10) Sulitnya mencari partisipasi masyarakat untuk membuang sampah pada
tempatnya dan memelihara kebersihan
11) Pembiayaan yang tidak memadai, mengingat bahwa sampai saat ini kebanyakan
sampah dikelola oleh pemerintah
14
12) Pengelolaan sampah di masa lalu dan saat sekarang kurang memperhatikan
faktor non teknis dan non teknis seperti partisipasi masyarakat dan penyuluhan
tentang hidup sehat dan bersih (Khairunnisa, 2011).
g. Sampah Kota Terseleksi
Sampah kota terseleksi merupakan sampah kota yang tidak terolah secara
maksimal di TPA (Tempat Pembuangan Akhir), yang terbagi atas sampah organik
dan anorganik, yang terdiri dari styrofoam dan pembungkus makanan ringan,
sedangkan sampah organik komponen berbahan dasar biomass yaitu daun pisang
dan bambu.
2. Pirolisis
a.
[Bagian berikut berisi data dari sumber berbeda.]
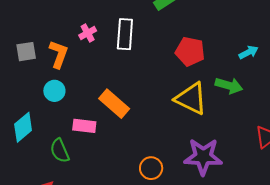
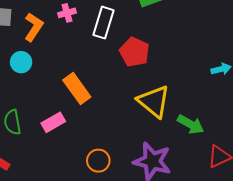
red pentagon: (190, 51) -> (134, 52), moved
green arrow: (229, 86) -> (191, 124), moved
pink rectangle: (84, 126) -> (53, 122), moved, turned -50

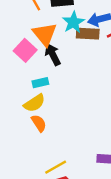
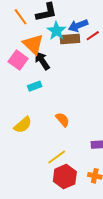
yellow semicircle: (34, 103) -> (23, 125), moved
orange semicircle: (39, 123) -> (63, 120), moved

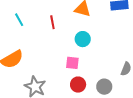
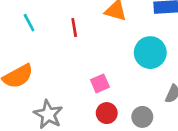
cyan circle: (83, 39) -> (150, 53), moved, size x1.5
pink square: (72, 63) -> (100, 83), turned -32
Prinsip Pirolisis
Biomassa adalah salah satu sumber energi pertama yang digunakan oleh
umat manusia. Dan masih merupakan sumber utama energi di negara-negara
berkembang. Di dunia barat, minat baru dalam biomassa dimulai pada tahun 1970-
an. Arang, yang merupakan bahan bakar tanpa asap digunakan untuk tujuan
pemanasan, telah diproduksi dari biomassa kayu selama ribuan tahun.
Penggunaannya teknologi pertama dapat tanggal kembali ke Zaman Besi ketika
arang digunakan dalam peleburan bijih untuk menghasilkan besi.
Kelemahan dari teknologi pirolisis dahulu termasuk produksi lambat,
menghasilkan energi yang rendah dan polusi udara yang berlebihan. Oleh karena
itu, pengembangan teknologi untuk mendapatkan energi maksimum yang mungkin
dari suatu jenis biomassa terus dilakukan sebagai langkah penting menuju
investasi yang menguntungkan. Saat ini tiga cara yang sering digunakan untuk
mengekstrak energi dari biomassa. Ini adalah pembakaran(eksotermis), gasifikasi
(eksotermis) dan pirolisis (endotermik) (Frassoldati, A,. et al, 2006).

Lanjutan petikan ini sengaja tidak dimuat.